SLA 3D Printing Process
How stereolithography works?
There are two main types of SLA printers, namely bottom-up and top-down constructions. In bottom-up printers, the build platform goes down to the height of a single layer from the bottom of the vat, and the first layer is cured by the light source through the vat transparent bottom. Then the platform goes up and the next layer is cured. Each time the platform rises, the cured layer has to be detached from the bottom of the vat, and this peeling step restricts the possible build size, as a part too big can deform or detach from the build plate because of the jerks. The bottom-up design is used mainly in desktop devices as it is less expensive in production and easier to operate.
In the top-down construction, the build platform starts from the surface of the polymer in the vat, just lowering under it for one layer height, and then gradually descends while the layers are cured by the light source placed above the vat.
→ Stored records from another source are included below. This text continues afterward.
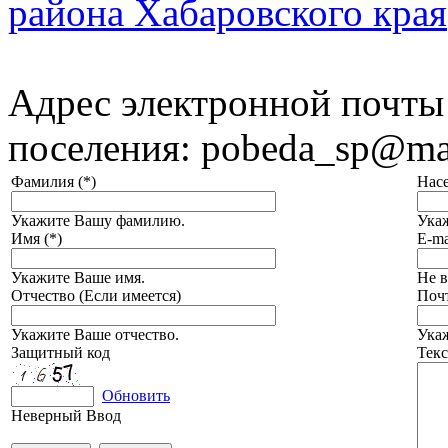
района Хабаровского края
Адрес электронной почты
поселения: pobeda_sp@mai
Фамилия (*)
Нас
Укажите Вашу фамилию.
Ука
Имя (*)
E-ma
Укажите Ваше имя.
Не в
Отчество (Если имеется)
Почт
Укажите Ваше отчество.
Укаж
Защитный код
Текс
Обновить
Неверный Ввод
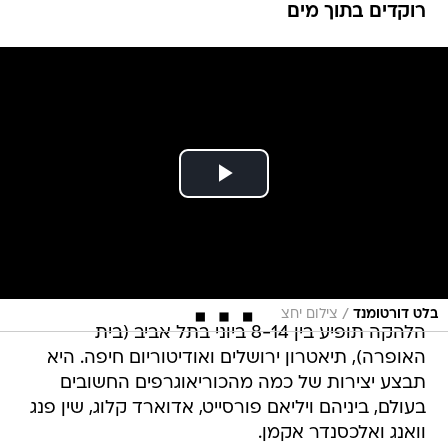
רוקדים בתוך מים
/
בלט דורטומנד
צילום יחצ
הלהקה תופיע בין 8-14 ביוני בתל אביב (בית
האופרה), תיאטרון ירושלים ואודיטוריום חיפה. היא
תבצע יצירות של כמה מהכוריאוגרפים החשובים
בעולם, ביניהם ויליאם פורסייט, אדוארד קלוג, שין פנג
וואנג ואלכסנדר אקמן.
Such design allows for larger build volumes and the use of fewer support structures, and it is typical of industrial-grade machines.
Alternative processes: DLP and LCD
Apart from SLA, there are two more types of vat photopolymerization technology which are DLP and LCD resin 3D printing. Both technologies utilize the same process of selective curing liquid polymers with the only difference in the light source used for layer solidification.
DLP (digital light processing) devices employ a light projector, while in LCD (liquid crystal display) machines, also known as masked SLA (MSLA), an LCD matrix serves as a mask to transmit the light from an array of LEDs in the required areas. Both DLP and LCD technologies have the speed advantage over SLA, as they cure the entire layer at once, opposed to point-by-point curing by a laser beam. However, SLA generally boasts smoother surface finish. As all the three technologies are fundamentally similar in workflows and use the same materials, all of them are often referred to as stereolithography, or simply SLA 3D printing.